I couldn't breathe. Every step I took down the corridor seemed to make the walls narrower, the lights harsher, the air thicker like the whole building was leaning in to crush me. The hum of the fluorescent tubes drilled into my skull. The concrete under my bare feet felt like ice, gritty with dust, scraping at my skin.
Tyler's voice still echoed in my head — calm, deliberate, cruel. 'Dylan's out.'
I'd tried to tell myself it was another one of his games, another twist of the knife to watch me squirm. But the way he'd said it... that smirk... it had been too confident. Too evil.
And now every shadow in this place looked like him. Every breath of air tasted stale, like he'd already been here. Every faint creak in the walls became his footsteps coming for me.
Part of me wanted to vanish — lock my door, curl up, and wait for the world to end. But that part was drowned by something louder: Tom.
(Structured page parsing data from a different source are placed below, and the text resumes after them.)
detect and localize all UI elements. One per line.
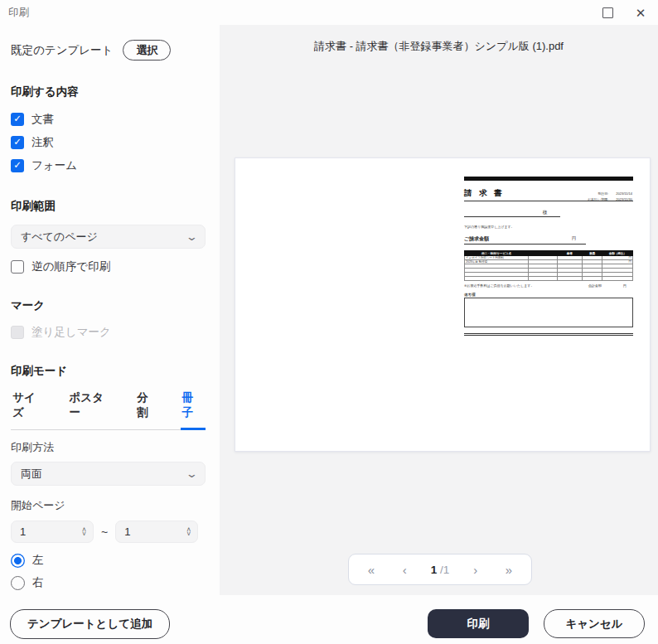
page-range-dropdown[interactable]: すべてのページ ⌄ bbox=[11, 225, 206, 249]
close-button[interactable]: ✕ bbox=[630, 3, 651, 22]
page-range-value: すべてのページ bbox=[21, 230, 98, 245]
print-method-value: 両面 bbox=[21, 467, 42, 482]
radio-right-label: 右 bbox=[32, 575, 44, 590]
cancel-button[interactable]: キャンセル bbox=[544, 609, 645, 638]
total-pages: 1 bbox=[443, 564, 450, 576]
print-mode-section-title: 印刷モード bbox=[11, 364, 206, 379]
stepper-down-icon[interactable]: ˅ bbox=[82, 532, 86, 536]
document-title: 請求書 - 請求書（非登録事業者）シンプル版 (1).pdf bbox=[220, 39, 658, 54]
print-method-dropdown[interactable]: 両面 ⌄ bbox=[11, 462, 206, 486]
invoice-issue-date-label: 発行日: bbox=[598, 191, 608, 197]
preview-page: 発行日: 2023/11/14 お支払い期限: 2023/11/30 請 求 書… bbox=[235, 157, 651, 452]
last-page-button[interactable]: » bbox=[501, 564, 516, 576]
invoice-total-unit: 円 bbox=[623, 283, 627, 288]
invoice-due-date-label: お支払い期限: bbox=[588, 197, 608, 203]
invoice-addressee-line: 様 bbox=[464, 210, 560, 217]
start-page-to-value: 1 bbox=[124, 525, 130, 538]
radio-left-label: 左 bbox=[32, 553, 44, 568]
checkbox-annotations[interactable]: ✓ 注釈 bbox=[11, 135, 206, 150]
print-method-label: 印刷方法 bbox=[11, 440, 206, 455]
invoice-remarks-box bbox=[464, 298, 633, 327]
marks-section-title: マーク bbox=[11, 298, 206, 313]
checkbox-checked-icon: ✓ bbox=[11, 136, 24, 149]
invoice-amount-unit: 円 bbox=[572, 235, 576, 243]
radio-binding-left[interactable]: 左 bbox=[11, 553, 206, 568]
start-page-to-stepper[interactable]: 1 ˄ ˅ bbox=[115, 521, 198, 543]
tab-size[interactable]: サイズ bbox=[11, 390, 48, 430]
invoice-amount-label: ご請求金額 bbox=[464, 235, 489, 243]
radio-binding-right[interactable]: 右 bbox=[11, 575, 206, 590]
invoice-items-table: 品目・商品/サービス名 単価 数量 金額（税込） インボイス対応シート利用料 円… bbox=[464, 250, 633, 281]
tab-poster[interactable]: ポスター bbox=[68, 390, 116, 430]
stepper-down-icon[interactable]: ˅ bbox=[186, 532, 191, 536]
print-button[interactable]: 印刷 bbox=[428, 609, 529, 638]
default-template-label: 既定のテンプレート bbox=[11, 43, 113, 58]
maximize-button[interactable] bbox=[597, 3, 618, 22]
tab-multiple[interactable]: 分割 bbox=[135, 390, 160, 430]
invoice-preview: 発行日: 2023/11/14 お支払い期限: 2023/11/30 請 求 書… bbox=[464, 177, 633, 336]
first-page-button[interactable]: « bbox=[364, 564, 379, 576]
template-select-button[interactable]: 選択 bbox=[123, 40, 171, 61]
checkbox-reverse-order[interactable]: 逆の順序で印刷 bbox=[11, 259, 206, 274]
print-range-section-title: 印刷範囲 bbox=[11, 199, 206, 214]
checkbox-annotations-label: 注釈 bbox=[31, 135, 54, 150]
dialog-footer: テンプレートとして追加 印刷 キャンセル bbox=[0, 595, 658, 644]
radio-selected-icon bbox=[11, 554, 25, 568]
invoice-row bbox=[465, 277, 633, 281]
print-preview-area: 請求書 - 請求書（非登録事業者）シンプル版 (1).pdf 発行日: 2023… bbox=[220, 25, 658, 595]
checkbox-bleed-marks: 塗り足しマーク bbox=[11, 325, 206, 340]
radio-unselected-icon bbox=[11, 576, 25, 590]
previous-page-button[interactable]: ‹ bbox=[397, 564, 412, 576]
invoice-issue-date-value: 2023/11/14 bbox=[616, 191, 632, 197]
checkbox-disabled-icon bbox=[11, 326, 24, 339]
checkbox-unchecked-icon bbox=[11, 260, 24, 274]
checkbox-checked-icon: ✓ bbox=[11, 159, 24, 172]
add-as-template-button[interactable]: テンプレートとして追加 bbox=[10, 609, 170, 639]
current-page: 1 bbox=[431, 564, 438, 576]
page-count: 1 /1 bbox=[431, 564, 450, 576]
checkbox-checked-icon: ✓ bbox=[11, 113, 24, 126]
checkbox-forms-label: フォーム bbox=[31, 158, 77, 173]
print-settings-panel: 既定のテンプレート 選択 印刷する内容 ✓ 文書 ✓ 注釈 ✓ フォーム 印刷範… bbox=[0, 25, 220, 595]
maximize-icon bbox=[602, 7, 613, 18]
invoice-note: ※お振込手数料はご負担をお願いいたします。 bbox=[464, 283, 588, 288]
chevron-down-icon: ⌄ bbox=[186, 468, 198, 479]
checkbox-document[interactable]: ✓ 文書 bbox=[11, 112, 206, 127]
close-icon: ✕ bbox=[636, 7, 646, 19]
checkbox-reverse-order-label: 逆の順序で印刷 bbox=[31, 259, 110, 274]
start-page-from-stepper[interactable]: 1 ˄ ˅ bbox=[11, 521, 94, 543]
title-bar: 印刷 ✕ bbox=[0, 0, 658, 25]
start-page-from-value: 1 bbox=[20, 525, 26, 538]
print-content-section-title: 印刷する内容 bbox=[11, 85, 206, 99]
page-navigator: « ‹ 1 /1 › » bbox=[348, 554, 532, 585]
range-tilde: ~ bbox=[101, 525, 108, 539]
next-page-button[interactable]: › bbox=[468, 564, 483, 576]
invoice-greeting: 下記の通り御請求申し上げます。 bbox=[464, 225, 633, 229]
tab-booklet[interactable]: 冊子 bbox=[181, 390, 206, 430]
print-mode-tabs: サイズ ポスター 分割 冊子 bbox=[11, 390, 206, 430]
start-page-label: 開始ページ bbox=[11, 498, 206, 513]
window-title: 印刷 bbox=[8, 6, 29, 20]
invoice-top-bar bbox=[464, 177, 633, 181]
invoice-bottom-rule bbox=[464, 333, 633, 336]
checkbox-forms[interactable]: ✓ フォーム bbox=[11, 158, 206, 173]
invoice-total-label: 合計金額 bbox=[588, 283, 602, 288]
chevron-down-icon: ⌄ bbox=[186, 231, 198, 242]
invoice-remarks-label: 備考欄 bbox=[464, 293, 633, 297]
invoice-due-date-value: 2023/11/30 bbox=[616, 197, 632, 203]
checkbox-document-label: 文書 bbox=[31, 112, 54, 127]
checkbox-bleed-marks-label: 塗り足しマーク bbox=[31, 325, 111, 340]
He wouldn't know Dylan was out. He wouldn't be ready. I could still see the last time, the bruises, the blood, the way Tom had looked at me afterwards like he was ashamed for still breathing. If Dylan found him again—
No. I couldn't think about that.
I had to find him first.
But I didn't even know where his room was. I didn't know if he'd been moved, or if he was even in a room. What if Dylan had already—
My pace turned into a jog, then a run, my footsteps slapping against the concrete, echoing back at me in a way that made me feel hunted. The corridor stretched endlessly, door after identical door. No names. Just patient numbers I didn't recognise.
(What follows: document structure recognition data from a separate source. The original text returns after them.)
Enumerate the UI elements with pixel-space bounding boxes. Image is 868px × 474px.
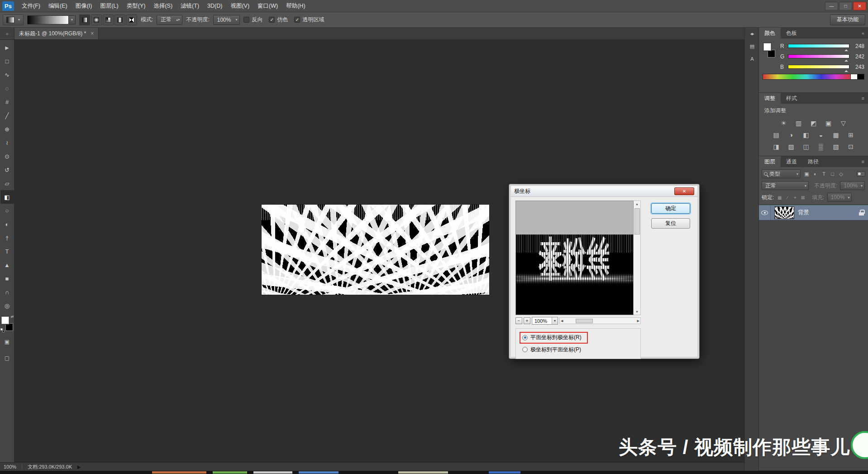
opacity-dropdown[interactable]: 100%▾ xyxy=(213,15,240,25)
photo-filter-icon[interactable]: ◒ xyxy=(816,131,826,139)
panel-tab[interactable]: 通道 xyxy=(781,156,802,167)
black-white-icon[interactable]: ◧ xyxy=(801,131,811,139)
color-ramp[interactable] xyxy=(763,74,864,80)
blend-mode-dropdown[interactable]: 正常▴▾ xyxy=(157,15,182,25)
hue-saturation-icon[interactable]: ▤ xyxy=(771,131,781,139)
color-balance-icon[interactable]: ◑ xyxy=(786,131,796,139)
radio-polar-to-rectangular[interactable] xyxy=(522,347,528,352)
menu-item[interactable]: 帮助(H) xyxy=(282,0,309,12)
character-panel-icon[interactable]: A xyxy=(750,56,753,62)
levels-icon[interactable]: ▥ xyxy=(794,120,804,127)
scroll-right-icon[interactable]: ▶ xyxy=(637,319,639,323)
filter-smart-objects-icon[interactable]: ◇ xyxy=(837,171,845,177)
swap-colors-icon[interactable]: ⇄ xyxy=(11,315,14,319)
brightness-contrast-icon[interactable]: ☀ xyxy=(779,120,789,127)
dialog-preview-image[interactable]: 来粉丝 来粉丝 xyxy=(515,201,634,315)
path-selection-tool[interactable]: ▲ xyxy=(0,258,14,272)
option-checkbox[interactable]: ✓ 透明区域 xyxy=(294,16,324,24)
menu-item[interactable]: 选择(S) xyxy=(149,0,176,12)
tool-preset-picker[interactable]: ▾ xyxy=(3,14,24,25)
menu-item[interactable]: 图层(L) xyxy=(96,0,122,12)
foreground-color-swatch[interactable] xyxy=(763,43,771,51)
linear-gradient-button[interactable] xyxy=(79,14,90,25)
radio-rectangular-to-polar[interactable] xyxy=(522,335,528,340)
vibrance-icon[interactable]: ▽ xyxy=(839,120,849,127)
foreground-color-swatch[interactable] xyxy=(1,316,9,324)
foreground-background-swatches[interactable]: ⇄ xyxy=(0,316,14,331)
option-checkbox[interactable]: ✓ 仿色 xyxy=(269,16,288,24)
dialog-title-bar[interactable]: 极坐标 ✕ xyxy=(511,186,697,197)
layer-filter-dropdown[interactable]: 类型 ▾ xyxy=(762,169,801,178)
preview-horizontal-scrollbar[interactable]: ◀ ▶ xyxy=(559,317,641,324)
panel-menu-icon[interactable]: ≡ xyxy=(862,159,868,164)
hand-tool[interactable]: ∩ xyxy=(0,285,14,299)
background-color-swatch[interactable] xyxy=(768,50,775,57)
filter-adjustment-layers-icon[interactable]: ◐ xyxy=(811,171,819,177)
background-color-swatch[interactable] xyxy=(5,323,13,331)
menu-item[interactable]: 视图(V) xyxy=(226,0,253,12)
history-panel-icon[interactable]: ▤ xyxy=(750,43,754,49)
filter-pixel-layers-icon[interactable]: ▣ xyxy=(803,171,811,177)
scroll-left-icon[interactable]: ◀ xyxy=(561,319,563,323)
scroll-down-icon[interactable]: ▼ xyxy=(635,309,639,315)
screen-mode-button[interactable]: ▢ xyxy=(0,352,14,364)
visibility-toggle[interactable] xyxy=(759,205,771,220)
zoom-tool[interactable]: ◎ xyxy=(0,299,14,312)
panel-tab[interactable]: 颜色 xyxy=(759,28,781,38)
layer-thumbnail[interactable] xyxy=(774,206,794,219)
status-flyout-icon[interactable]: ▶ xyxy=(77,464,81,469)
color-lookup-icon[interactable]: ⊞ xyxy=(846,131,856,139)
menu-item[interactable]: 图像(I) xyxy=(72,0,96,12)
marquee-tool[interactable]: □ xyxy=(0,54,14,68)
quick-mask-button[interactable]: ▣ xyxy=(0,336,14,348)
eraser-tool[interactable]: ▱ xyxy=(0,177,14,190)
custom-adjustment-icon[interactable]: ⊡ xyxy=(846,143,856,150)
panel-tab[interactable]: 调整 xyxy=(759,93,781,104)
type-tool[interactable]: T xyxy=(0,244,14,258)
invert-icon[interactable]: ◨ xyxy=(771,143,781,150)
dialog-close-button[interactable]: ✕ xyxy=(674,187,694,195)
panel-tab[interactable]: 色板 xyxy=(781,28,802,38)
spectrum-ramp[interactable] xyxy=(763,74,850,79)
filter-shape-layers-icon[interactable]: □ xyxy=(829,171,836,177)
zoom-value-dropdown[interactable]: 100% ▼ xyxy=(532,317,558,325)
dodge-tool[interactable]: ◐ xyxy=(0,217,14,231)
quick-selection-tool[interactable]: ◌ xyxy=(0,81,14,95)
panel-tab[interactable]: 样式 xyxy=(781,93,802,104)
lock-position-icon[interactable]: + xyxy=(792,195,798,200)
lasso-tool[interactable]: ∿ xyxy=(0,68,14,81)
pen-tool[interactable]: † xyxy=(0,231,14,244)
default-colors-icon[interactable] xyxy=(0,328,5,332)
brush-tool[interactable]: ≀ xyxy=(0,136,14,149)
crop-tool[interactable]: # xyxy=(0,95,14,109)
eyedropper-tool[interactable]: ╱ xyxy=(0,109,14,122)
channel-value[interactable]: 242 xyxy=(853,53,864,60)
scroll-up-icon[interactable]: ▲ xyxy=(635,201,639,207)
panel-menu-icon[interactable]: ≡ xyxy=(862,96,868,101)
layer-row-background[interactable]: 背景 xyxy=(759,205,868,220)
selective-color-icon[interactable]: ▧ xyxy=(831,143,841,150)
lock-pixels-icon[interactable]: ∕ xyxy=(784,195,790,200)
curves-icon[interactable]: ◩ xyxy=(809,120,819,127)
channel-slider[interactable] xyxy=(788,54,849,58)
zoom-level[interactable]: 100% xyxy=(4,464,16,469)
checkbox-icon[interactable] xyxy=(243,17,249,23)
zoom-in-button[interactable]: + xyxy=(524,317,530,324)
gradient-picker[interactable]: ▾ xyxy=(27,15,76,24)
minimize-button[interactable]: — xyxy=(825,2,838,10)
blur-tool[interactable]: ○ xyxy=(0,204,14,217)
menu-item[interactable]: 窗口(W) xyxy=(253,0,282,12)
tab-close-icon[interactable]: × xyxy=(91,30,94,37)
reset-button[interactable]: 复位 xyxy=(651,218,690,229)
toolbar-collapse-icon[interactable]: » xyxy=(0,28,14,39)
panel-tab[interactable]: 图层 xyxy=(759,156,781,167)
scrollbar-thumb[interactable] xyxy=(634,208,640,235)
radio-label[interactable]: 极坐标到平面坐标(P) xyxy=(530,346,581,354)
preview-vertical-scrollbar[interactable]: ▲ ▼ xyxy=(634,201,641,315)
channel-slider[interactable] xyxy=(788,65,849,69)
panel-color-swatches[interactable] xyxy=(763,43,776,58)
shape-tool[interactable]: ■ xyxy=(0,272,14,285)
move-tool[interactable]: ► xyxy=(0,41,14,54)
radio-label[interactable]: 平面坐标到极坐标(R) xyxy=(530,334,582,341)
close-button[interactable]: ✕ xyxy=(853,2,866,10)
And then I realised something else — I didn't even know Tom's number.
I darted glances into rooms with open hatches — strangers, blank faces, wrong. Once, for half a second, I thought I saw Dylan's silhouette in the end-of-corridor gloom. My stomach lurched and I blinked, but it was gone.
Somewhere ahead, I swore I heard Tom's voice — faint, almost swallowed by distance. I broke into a sprint, panic clawing up my throat.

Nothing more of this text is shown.